The Personalized Privacy Assistant Project is a CMU-funded effort to create intelligent agents capable of learning the privacy preferences of their users over time, using machine learning. These agents would be capable of semi-automatically configuring many settings and making many privacy decisions on their users’ behalf. The privacy assistants could alert users about practices the users may not feel comfortable with and even occasionally nudge users to reconsider the implications of some of their privacy decisions. In the case of mobile apps, Sadeh says the assistant could even recognize when an app is leveraging user data without asking permission to do so.
Sadeh notes the project consists of multiple research strands. It is driven by user-centered design processes that translate personal privacy preference models, transparency mechanisms and dialog primitives into the assistant functionality.
Businesses benefit, too
In the end, Sadeh says the research is also likely to pay dividends for businesses. While people have diverse preferences with regard to the information they’re willing to share, those preferences often fall into a relatively small number of buckets.

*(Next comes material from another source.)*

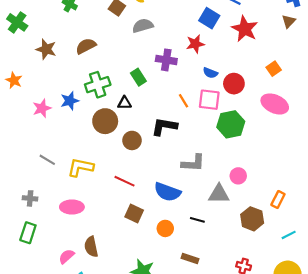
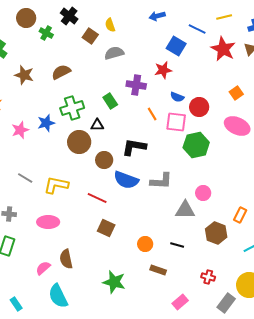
red star: (245, 29) -> (223, 49), moved
orange line: (183, 101) -> (152, 114), moved
blue semicircle: (167, 192) -> (126, 180), moved
black line: (197, 220) -> (177, 245), moved
orange circle: (165, 228) -> (145, 244), moved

“There’s lots of correlation. You can effectively leverage these correlations to organize users in different buckets,” he says. “For developers, it means that if you’re going to be looking at whether you’re going to be collecting a given piece of information, we could actually tell you how many people in your target population of users are likely to be uncomfortable with that.”
That information, he notes, could help an organization decide whether or not it’s worthwhile to develop a new functionality.